Scaling node.js application using cluster model and pm2 process manager which creates instances of a process in all the available cores in the CPU helps in load-balancing and improves performance.
Sat, May 31, 2025
3 min read
By default, when you run a Node.js program on a multi-CPU system, it creates a process that uses only a single CPU. Because Node.js is single-threaded, all requests must be handled by that one thread running on a single CPU. For CPU-intensive tasks, the operating system must schedule them to share this single CPU until completion. This can lead to performance issues if the process becomes overwhelmed with too many requests. If the process crashes, your application becomes inaccessible to users.
To address this, Node.js provides the cluster
module. This module creates multiple copies of your application on the same machine and runs them simultaneously. It includes a load balancer that distributes requests evenly among processes using a round-robin algorithm. If one instance crashes, the remaining processes continue serving users.

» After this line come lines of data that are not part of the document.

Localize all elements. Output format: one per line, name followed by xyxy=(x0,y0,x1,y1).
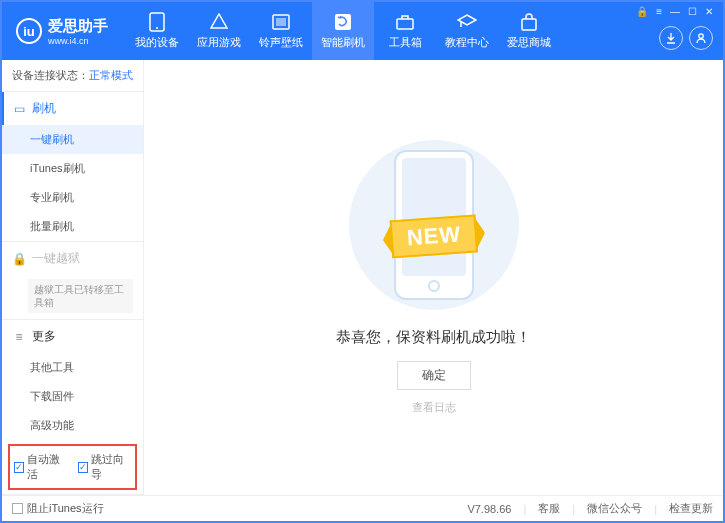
new-ribbon: NEW xyxy=(389,214,478,258)
status-value: 正常模式 xyxy=(89,69,133,81)
checkbox-label: 跳过向导 xyxy=(91,452,131,482)
checkbox-skip-guide[interactable]: ✓ 跳过向导 xyxy=(78,452,132,482)
user-button[interactable] xyxy=(689,26,713,50)
checkbox-icon xyxy=(12,503,23,514)
app-window: iu 爱思助手 www.i4.cn 我的设备 应用游戏 铃声壁纸 智能刷机 xyxy=(0,0,725,523)
checkbox-label: 自动激活 xyxy=(27,452,67,482)
toolbox-icon xyxy=(395,12,415,32)
logo-icon: iu xyxy=(16,18,42,44)
app-title: 爱思助手 xyxy=(48,17,108,36)
nav-toolbox[interactable]: 工具箱 xyxy=(374,2,436,60)
sidebar-item-batch-flash[interactable]: 批量刷机 xyxy=(2,212,143,241)
nav-my-device[interactable]: 我的设备 xyxy=(126,2,188,60)
nav-ringtones[interactable]: 铃声壁纸 xyxy=(250,2,312,60)
flash-icon xyxy=(333,12,353,32)
wechat-link[interactable]: 微信公众号 xyxy=(587,501,642,516)
wallpaper-icon xyxy=(271,12,291,32)
status-label: 设备连接状态： xyxy=(12,69,89,81)
lock-section-icon: 🔒 xyxy=(12,252,26,266)
logo[interactable]: iu 爱思助手 www.i4.cn xyxy=(2,17,118,46)
nav-flash[interactable]: 智能刷机 xyxy=(312,2,374,60)
nav-label: 工具箱 xyxy=(389,35,422,50)
divider: | xyxy=(523,503,526,515)
sidebar-item-other-tools[interactable]: 其他工具 xyxy=(2,353,143,382)
sidebar-section-jailbreak: 🔒 一键越狱 越狱工具已转移至工具箱 xyxy=(2,241,143,319)
divider: | xyxy=(654,503,657,515)
nav-label: 我的设备 xyxy=(135,35,179,50)
main-nav: 我的设备 应用游戏 铃声壁纸 智能刷机 工具箱 教程中心 xyxy=(126,2,560,60)
success-illustration: NEW xyxy=(349,140,519,310)
section-header-more[interactable]: ≡ 更多 xyxy=(2,320,143,353)
jailbreak-note: 越狱工具已转移至工具箱 xyxy=(28,279,133,313)
section-title: 一键越狱 xyxy=(32,250,80,267)
nav-apps[interactable]: 应用游戏 xyxy=(188,2,250,60)
download-button[interactable] xyxy=(659,26,683,50)
minimize-icon[interactable]: — xyxy=(670,6,680,17)
flash-section-icon: ▭ xyxy=(12,102,26,116)
header-right: 🔒 ≡ — ☐ ✕ xyxy=(636,2,713,60)
sidebar-section-flash: ▭ 刷机 一键刷机 iTunes刷机 专业刷机 批量刷机 xyxy=(2,91,143,241)
sidebar-item-itunes-flash[interactable]: iTunes刷机 xyxy=(2,154,143,183)
nav-label: 铃声壁纸 xyxy=(259,35,303,50)
svg-rect-6 xyxy=(522,19,536,30)
sidebar-item-onekey-flash[interactable]: 一键刷机 xyxy=(2,125,143,154)
nav-tutorials[interactable]: 教程中心 xyxy=(436,2,498,60)
header-actions xyxy=(659,26,713,60)
footer-left: 阻止iTunes运行 xyxy=(12,501,104,516)
body: 设备连接状态：正常模式 ▭ 刷机 一键刷机 iTunes刷机 专业刷机 批量刷机… xyxy=(2,60,723,495)
apps-icon xyxy=(209,12,229,32)
sidebar: 设备连接状态：正常模式 ▭ 刷机 一键刷机 iTunes刷机 专业刷机 批量刷机… xyxy=(2,60,144,495)
graduation-icon xyxy=(457,12,477,32)
nav-label: 教程中心 xyxy=(445,35,489,50)
footer: 阻止iTunes运行 V7.98.66 | 客服 | 微信公众号 | 检查更新 xyxy=(2,495,723,521)
checkbox-icon: ✓ xyxy=(14,462,24,473)
checkbox-label: 阻止iTunes运行 xyxy=(27,501,104,516)
nav-label: 爱思商城 xyxy=(507,35,551,50)
update-link[interactable]: 检查更新 xyxy=(669,501,713,516)
svg-point-7 xyxy=(699,34,703,38)
section-title: 刷机 xyxy=(32,100,56,117)
view-log-link[interactable]: 查看日志 xyxy=(412,400,456,415)
sidebar-section-more: ≡ 更多 其他工具 下载固件 高级功能 xyxy=(2,319,143,440)
footer-right: V7.98.66 | 客服 | 微信公众号 | 检查更新 xyxy=(467,501,713,516)
svg-rect-3 xyxy=(276,18,286,26)
section-header-jailbreak[interactable]: 🔒 一键越狱 xyxy=(2,242,143,275)
sidebar-item-pro-flash[interactable]: 专业刷机 xyxy=(2,183,143,212)
checkbox-icon: ✓ xyxy=(78,462,88,473)
maximize-icon[interactable]: ☐ xyxy=(688,6,697,17)
nav-label: 智能刷机 xyxy=(321,35,365,50)
version-label: V7.98.66 xyxy=(467,503,511,515)
section-title: 更多 xyxy=(32,328,56,345)
sidebar-item-advanced[interactable]: 高级功能 xyxy=(2,411,143,440)
svg-point-1 xyxy=(156,27,158,29)
close-icon[interactable]: ✕ xyxy=(705,6,713,17)
sidebar-item-download-fw[interactable]: 下载固件 xyxy=(2,382,143,411)
store-icon xyxy=(519,12,539,32)
nav-label: 应用游戏 xyxy=(197,35,241,50)
success-message: 恭喜您，保资料刷机成功啦！ xyxy=(336,328,531,347)
options-highlight: ✓ 自动激活 ✓ 跳过向导 xyxy=(8,444,137,490)
more-section-icon: ≡ xyxy=(12,330,26,344)
ok-button[interactable]: 确定 xyxy=(397,361,471,390)
window-controls: 🔒 ≡ — ☐ ✕ xyxy=(636,2,713,17)
service-link[interactable]: 客服 xyxy=(538,501,560,516)
svg-rect-4 xyxy=(335,14,351,30)
section-header-flash[interactable]: ▭ 刷机 xyxy=(2,92,143,125)
checkbox-block-itunes[interactable]: 阻止iTunes运行 xyxy=(12,501,104,516)
divider: | xyxy=(572,503,575,515)
app-subtitle: www.i4.cn xyxy=(48,36,108,46)
menu-icon[interactable]: ≡ xyxy=(656,6,662,17)
main-content: NEW 恭喜您，保资料刷机成功啦！ 确定 查看日志 xyxy=(144,60,723,495)
connection-status: 设备连接状态：正常模式 xyxy=(2,60,143,91)
checkbox-auto-activate[interactable]: ✓ 自动激活 xyxy=(14,452,68,482)
lock-icon[interactable]: 🔒 xyxy=(636,6,648,17)
nav-store[interactable]: 爱思商城 xyxy=(498,2,560,60)
svg-rect-5 xyxy=(397,19,413,29)
header: iu 爱思助手 www.i4.cn 我的设备 应用游戏 铃声壁纸 智能刷机 xyxy=(2,2,723,60)
phone-icon xyxy=(147,12,167,32)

This significantly improves application performance by evenly distributing the load across multiple processes, preventing any single instance from becoming overwhelmed.
Without clustering, the application runs as a single process on one CPU core, identified by a unique process ID. All CPU-intensive tasks must run through this single process, which can lead to performance degradation or crashes when handling multiple concurrent requests.
for eg: index.js:
import express from "express";
const port=3000;
const app=express();
app.get("/heavy" , (req, res)=>{
let total=0;
for(let i=0; i<50_000_000; i++){
total++;
}
res.send(`The result of the CPU intensive task is ${total}\n`)
})
app.listen(port, ()=>{
console.log(`Server is running on port ${port}`);
console.log(`worker pid=${process.pid}`)
})
let's test the performance using a load-testing tool load test.

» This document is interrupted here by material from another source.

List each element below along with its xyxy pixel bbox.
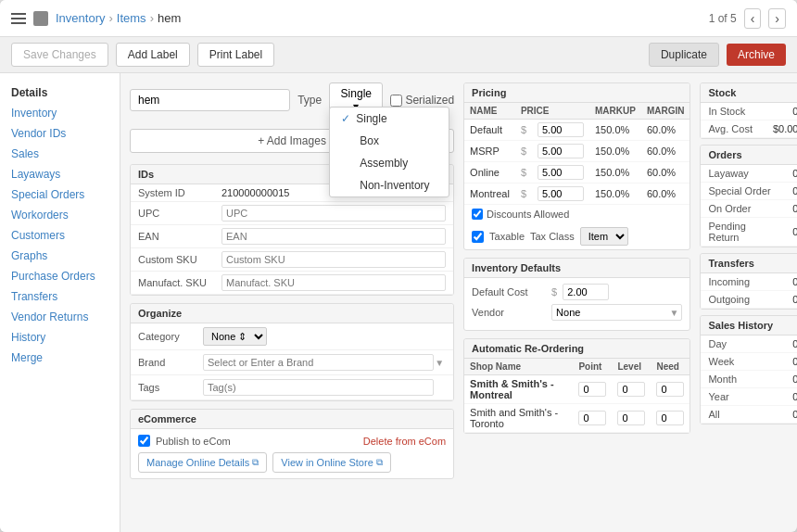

The output shows the total number of errors caused by process crashes and the mean latency.
import cluster from "cluster";
import os from "os";
import { dirname } from "path";
import { fileURLToPath } from "url";
const __dirname= dirname(fileURLToPath(import.meta.url));
const cpuCount= os.cpus().length;
console.log(`The total number of CPU's is ${cpuCount}`);
console.log(`Primary pid=${process.pid}`);
cluster.setupPrimary({
exec: __dirname + "/index.js",
})
for(let i=0; i<cpuCount; i++){
cluster.fork();
}
cluster.on("exit" , (worker, code, signal)=>{
console.log(`worker pid=${worker.process.pid} died`);
console.log(`Starting another worker`);
cluster.fork();
})
In the code above, we use the CPU count to set up the primary process and execute index.js. The script creates copies (forks) of the process based on the number of available CPUs. Additionally, if any process fails or dies, the code automatically creates a new process, ensuring continuous operation.
Let's test the performance after implementing the cluster module.
The results show that both the error count has been eliminated and the mean latency has decreased significantly.
Using pm2 for clustering achieves the same results as our primary.js implementation—it creates 8 process instances across all CPU cores and provides identical load balancing and performance benefits.